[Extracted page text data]
-*-
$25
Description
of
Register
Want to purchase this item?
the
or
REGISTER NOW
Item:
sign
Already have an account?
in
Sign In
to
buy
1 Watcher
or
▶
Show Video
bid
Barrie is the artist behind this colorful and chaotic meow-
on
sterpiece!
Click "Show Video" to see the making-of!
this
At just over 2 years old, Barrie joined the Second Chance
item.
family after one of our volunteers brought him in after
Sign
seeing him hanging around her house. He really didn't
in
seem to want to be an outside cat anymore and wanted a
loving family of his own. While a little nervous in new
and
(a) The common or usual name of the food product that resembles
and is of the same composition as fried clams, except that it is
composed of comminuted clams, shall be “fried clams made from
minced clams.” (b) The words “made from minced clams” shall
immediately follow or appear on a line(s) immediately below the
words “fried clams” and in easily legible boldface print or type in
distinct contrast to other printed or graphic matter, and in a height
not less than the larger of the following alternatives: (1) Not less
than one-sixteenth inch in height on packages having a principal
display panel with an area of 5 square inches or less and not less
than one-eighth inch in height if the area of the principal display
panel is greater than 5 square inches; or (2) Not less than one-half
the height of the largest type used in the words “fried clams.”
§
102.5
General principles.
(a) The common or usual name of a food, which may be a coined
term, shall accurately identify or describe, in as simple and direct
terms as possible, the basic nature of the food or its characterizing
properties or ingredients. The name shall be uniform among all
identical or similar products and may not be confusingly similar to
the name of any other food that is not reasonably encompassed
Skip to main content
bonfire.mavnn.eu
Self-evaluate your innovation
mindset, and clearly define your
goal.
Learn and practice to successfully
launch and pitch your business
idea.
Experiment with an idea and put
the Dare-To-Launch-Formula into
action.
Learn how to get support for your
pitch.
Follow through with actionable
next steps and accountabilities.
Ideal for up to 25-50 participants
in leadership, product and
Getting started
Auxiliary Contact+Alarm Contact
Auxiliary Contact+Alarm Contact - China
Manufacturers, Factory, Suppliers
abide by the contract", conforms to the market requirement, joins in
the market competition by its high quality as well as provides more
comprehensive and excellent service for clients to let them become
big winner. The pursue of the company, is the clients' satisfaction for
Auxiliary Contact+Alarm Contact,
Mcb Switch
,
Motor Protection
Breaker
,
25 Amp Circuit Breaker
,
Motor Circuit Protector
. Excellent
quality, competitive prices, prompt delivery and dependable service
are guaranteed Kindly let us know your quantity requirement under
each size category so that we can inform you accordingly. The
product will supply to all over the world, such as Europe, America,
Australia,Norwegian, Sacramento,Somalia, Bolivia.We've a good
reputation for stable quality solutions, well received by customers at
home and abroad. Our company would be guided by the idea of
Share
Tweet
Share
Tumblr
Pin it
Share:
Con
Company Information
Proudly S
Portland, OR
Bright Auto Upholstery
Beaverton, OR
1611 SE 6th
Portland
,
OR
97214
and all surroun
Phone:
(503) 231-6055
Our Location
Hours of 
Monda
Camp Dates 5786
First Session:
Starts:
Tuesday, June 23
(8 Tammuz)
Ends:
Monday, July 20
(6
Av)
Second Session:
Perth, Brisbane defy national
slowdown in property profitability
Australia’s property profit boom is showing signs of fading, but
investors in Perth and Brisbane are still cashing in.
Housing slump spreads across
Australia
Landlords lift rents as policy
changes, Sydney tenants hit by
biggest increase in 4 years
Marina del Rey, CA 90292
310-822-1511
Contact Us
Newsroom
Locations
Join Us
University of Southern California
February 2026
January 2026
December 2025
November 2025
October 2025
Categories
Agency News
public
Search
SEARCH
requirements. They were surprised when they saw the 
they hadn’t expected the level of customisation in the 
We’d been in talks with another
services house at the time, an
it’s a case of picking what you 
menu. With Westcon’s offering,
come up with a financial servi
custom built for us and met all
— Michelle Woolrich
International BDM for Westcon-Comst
-*-
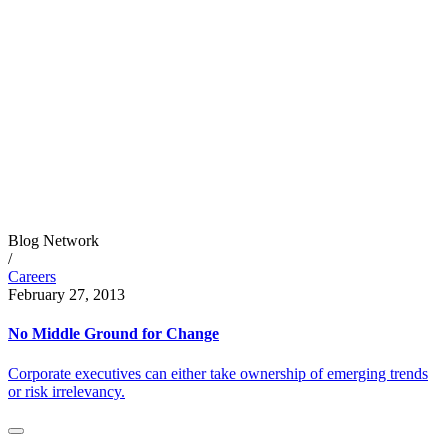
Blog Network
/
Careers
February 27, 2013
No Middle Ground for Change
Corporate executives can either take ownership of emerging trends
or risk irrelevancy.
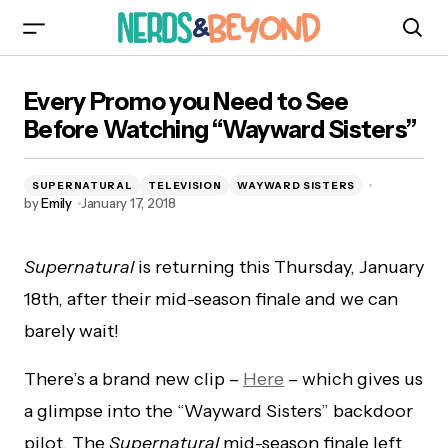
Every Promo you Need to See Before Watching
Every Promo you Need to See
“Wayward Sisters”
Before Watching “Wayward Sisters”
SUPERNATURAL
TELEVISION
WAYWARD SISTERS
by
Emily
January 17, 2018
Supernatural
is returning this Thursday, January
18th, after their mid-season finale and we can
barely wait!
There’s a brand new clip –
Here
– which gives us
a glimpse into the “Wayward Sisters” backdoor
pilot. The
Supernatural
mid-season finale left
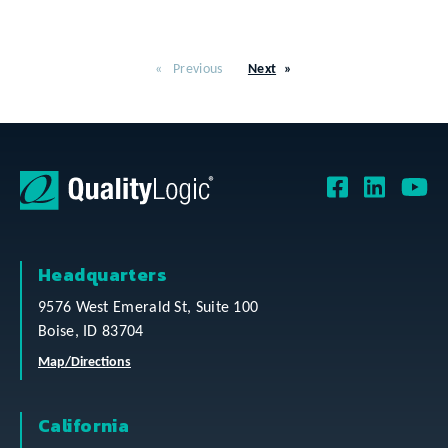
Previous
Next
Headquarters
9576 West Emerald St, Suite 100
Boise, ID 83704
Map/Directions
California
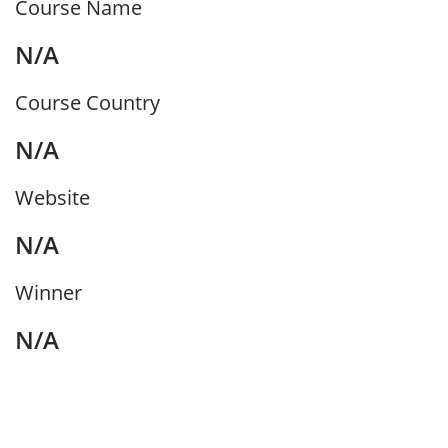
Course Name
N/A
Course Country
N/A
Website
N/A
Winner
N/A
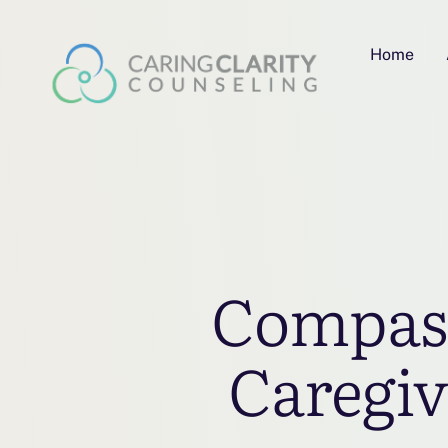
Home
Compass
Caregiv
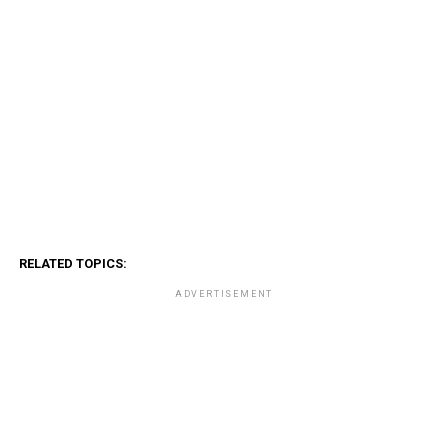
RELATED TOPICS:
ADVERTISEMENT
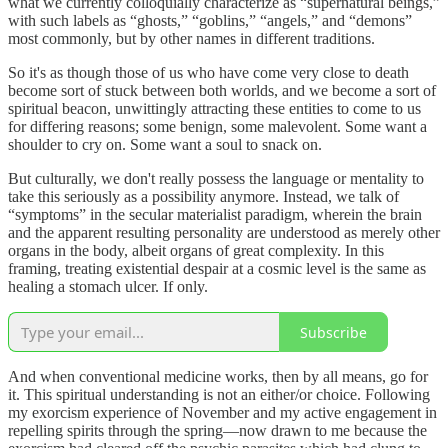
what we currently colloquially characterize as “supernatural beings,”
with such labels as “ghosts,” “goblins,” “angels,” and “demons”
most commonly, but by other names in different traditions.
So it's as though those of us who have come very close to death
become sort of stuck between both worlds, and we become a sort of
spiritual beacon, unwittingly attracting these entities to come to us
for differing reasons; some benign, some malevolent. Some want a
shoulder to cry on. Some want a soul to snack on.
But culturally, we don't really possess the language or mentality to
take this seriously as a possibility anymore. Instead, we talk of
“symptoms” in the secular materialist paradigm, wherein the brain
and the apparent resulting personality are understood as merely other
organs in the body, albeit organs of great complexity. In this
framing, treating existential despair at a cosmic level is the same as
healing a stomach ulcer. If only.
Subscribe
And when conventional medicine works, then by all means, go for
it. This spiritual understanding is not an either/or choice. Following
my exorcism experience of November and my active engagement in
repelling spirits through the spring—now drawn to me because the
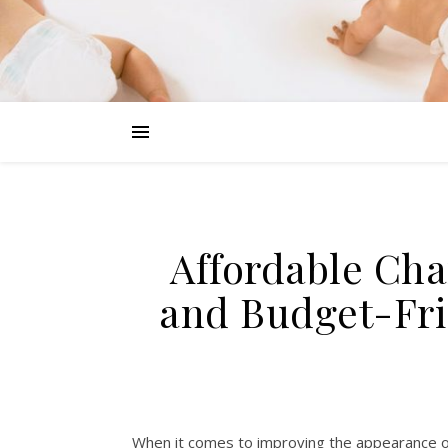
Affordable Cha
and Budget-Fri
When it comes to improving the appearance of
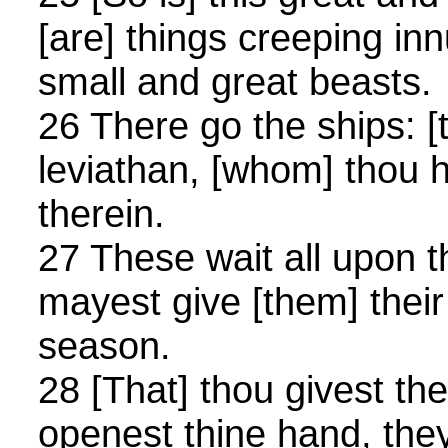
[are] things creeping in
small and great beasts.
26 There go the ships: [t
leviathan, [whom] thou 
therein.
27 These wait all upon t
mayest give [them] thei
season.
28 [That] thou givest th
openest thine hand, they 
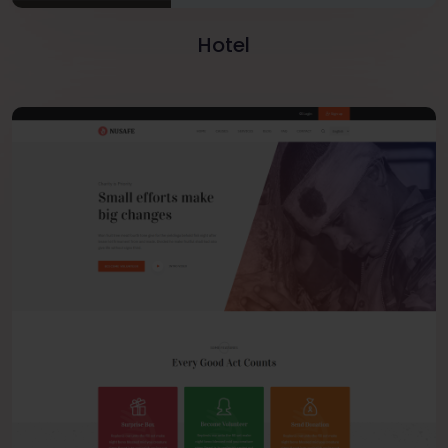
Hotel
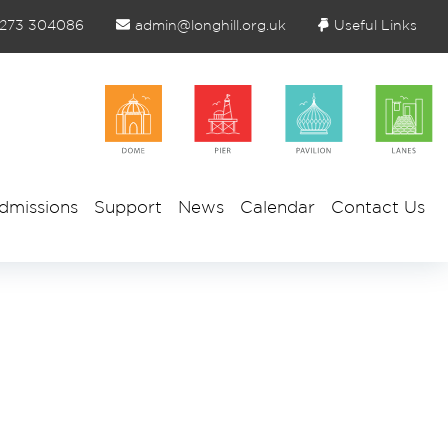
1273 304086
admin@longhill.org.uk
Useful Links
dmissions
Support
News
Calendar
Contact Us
-*-
== Instructions for the task ==
Every line from the data above that contains "Auxiliary" must appear in the answer.

== Solution to this task ==
Auxiliary Contact+Alarm Contact
Auxiliary Contact+Alarm Contact - China
Auxiliary Contact+Alarm Contact,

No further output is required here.